Ne zaman, Nasıl, Nerede?

fatma-iyibilginnnnn

Kış, kış gibi gelirdi bozkıra. Kış demek, soğuk demekti, kış demek ayaz demekti…Gökyüzü gri, sokaklar gri, evler griydi…Damların saçağından sarkan buzlar gümüş rengi miydi, yoksa bana mı öyle gelirdi? Bazen poyraz sisi, bulutu dağıtır, güneş ışıkları o gümüşi, salkım saçak, uzun, sivri buz parçacıklarının içinden geçerek bir prizmadan yansıyormuşçasına evlerin gri duvarlarında parıldardı. Kış demek kar demekti. Kar yağdı mı gerçekten kar gibi yağar, haftalarca topraktan kalkmaz, yine de kentin düzünü tersine getirmezdi.
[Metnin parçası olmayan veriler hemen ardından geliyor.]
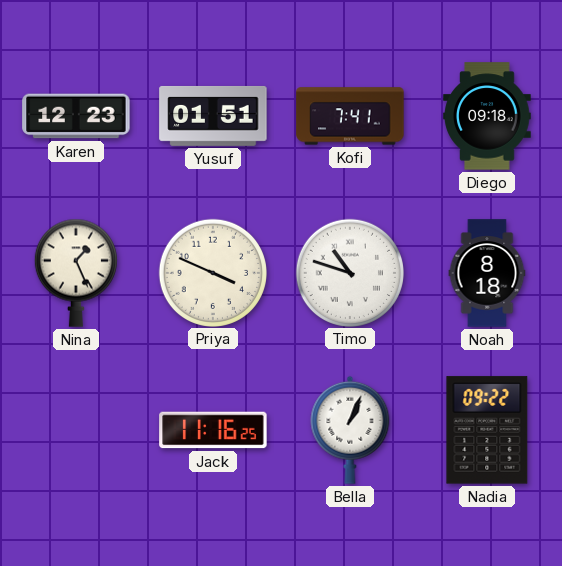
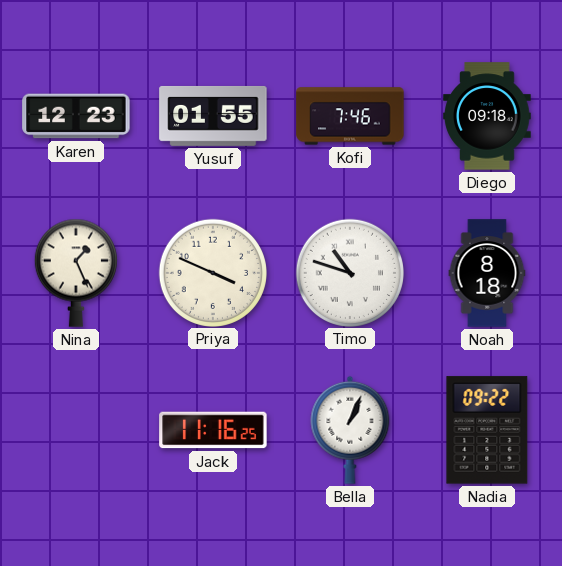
Yusuf: 01:51 -> 01:55
Kofi: 7:41 -> 7:46
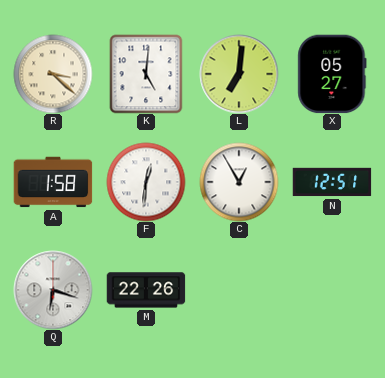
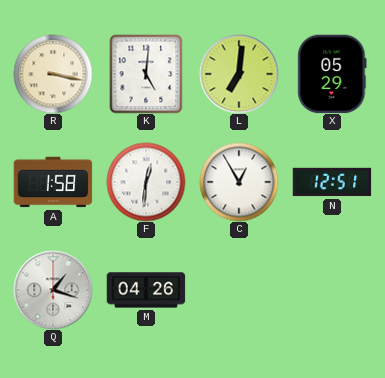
R: 3:22 -> 3:17
X: 05:27 -> 05:29
Q: 6:18 -> 1:18
M: 22:26 -> 04:26
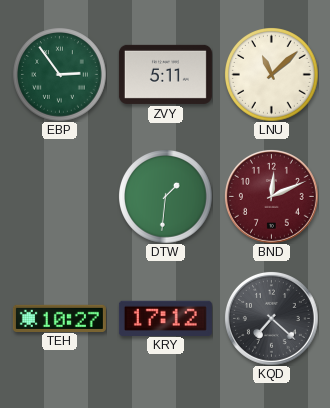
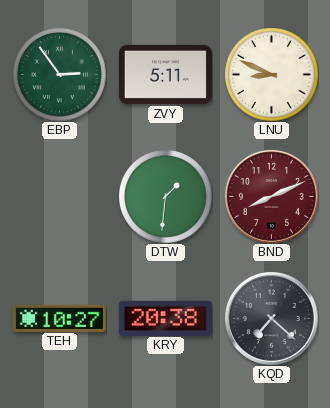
LNU: 11:08 -> 8:49
BND: 12:11 -> 8:11
KRY: 17:12 -> 20:38
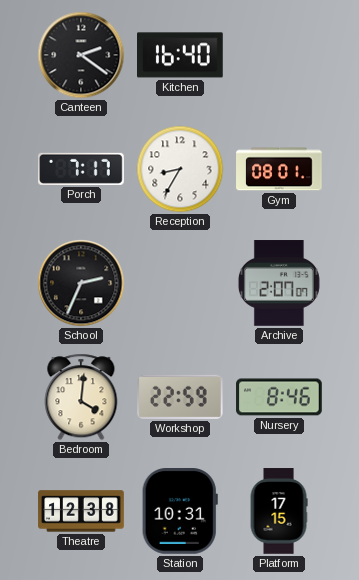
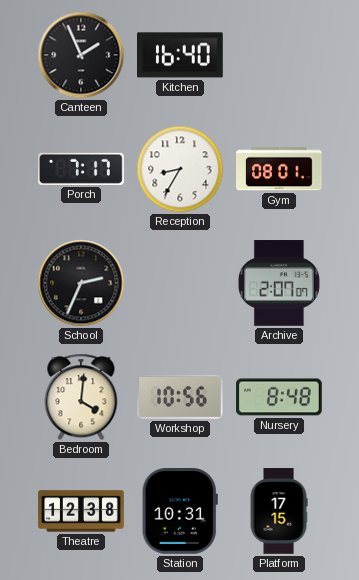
Canteen: 2:21 -> 1:56
Workshop: 22:59 -> 10:56
Nursery: 8:46 -> 8:48
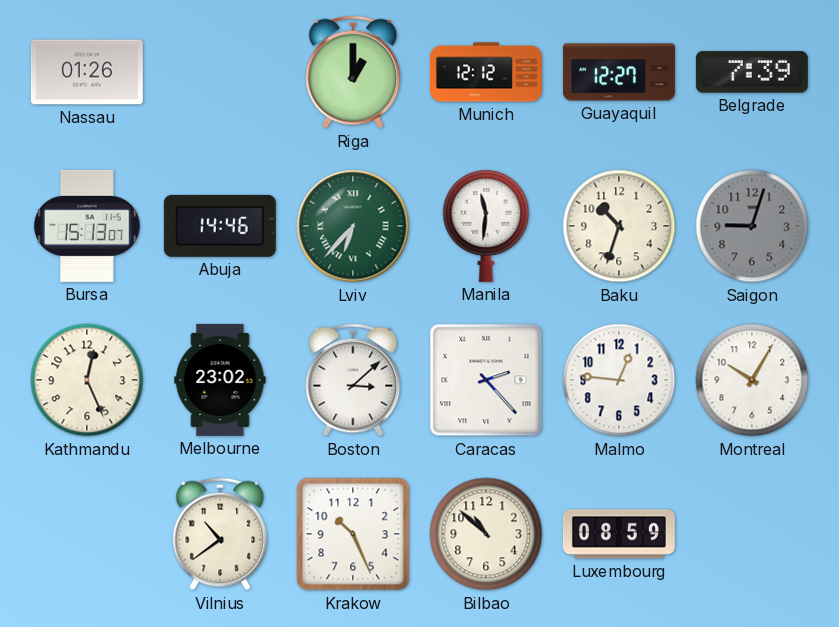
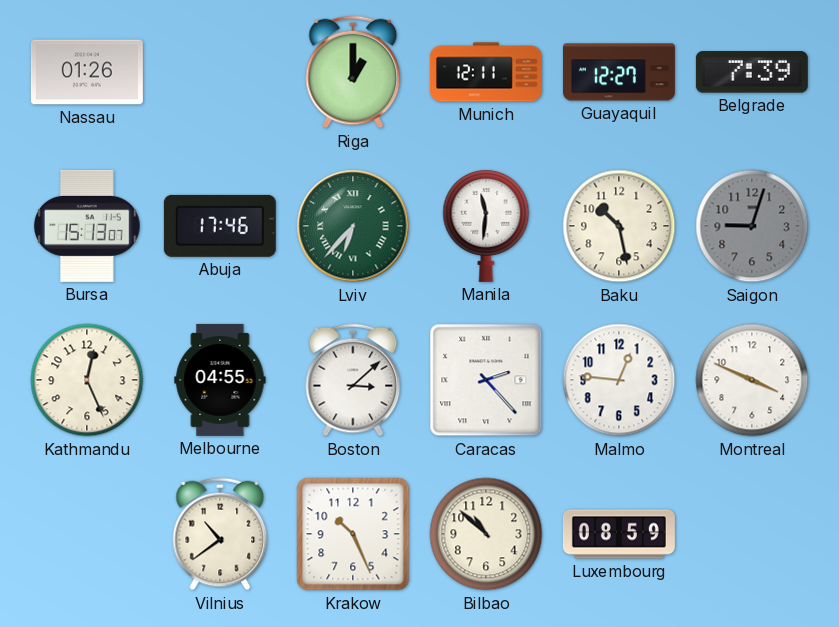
Munich: 12:12 -> 12:11
Abuja: 14:46 -> 17:46
Baku: 10:33 -> 10:28
Melbourne: 23:02 -> 04:55
Montreal: 10:05 -> 3:49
İşte öyle, soğuk mu soğuk, ayaz mı ayaz, karın buza dönüştüğü bir kış öğlesinde, bahçe çeşmesinin başında yakılmış harlı ateşi, kaynayan çamaşır kazanını, bakır leğende dumanı tüten, köpüksüz, boz bulanık suyu ve soğuktan burnu, alnı ama suyun sıcaklığından elleri kızarmış  çamaşır yıkayan ve birkaç gün önce kaybettiği annesi için ağıt tutan annemi hatırlıyorum…O gözyaşlarını, çitilediği ıslak çamaşırlara dökerken benim canımı en çok yakan şey anneannemin ölümü mü, yoksa annemin ağlayışı ve kederi miydi? O an ayrımsayamamıştım…Şimdi hatırladığım; annemin gözyaşlarına dayanamadığımdı, halâ dayanamıyorum!…                               …

14 yıl sonra, yine aynı kentte, yine bir kış günü, buz gibi bir sabahta, ani bir kalp kriziyle yitirdiğimiz amcamın cenazesinde, kapının ağzında dikilmiş, ikinci oğlunu da kaybetmiş olmanın verdiği korkunç azapla ayakta kalmaya çalışan dedeme ve Oğlun gitti sen hâlâ yaşıyorsun! Oldu mu bu?” diyerek aklı sıra acıyı paylaştığını zanneden patavatsız ziyaretçiyi hatırlıyorum.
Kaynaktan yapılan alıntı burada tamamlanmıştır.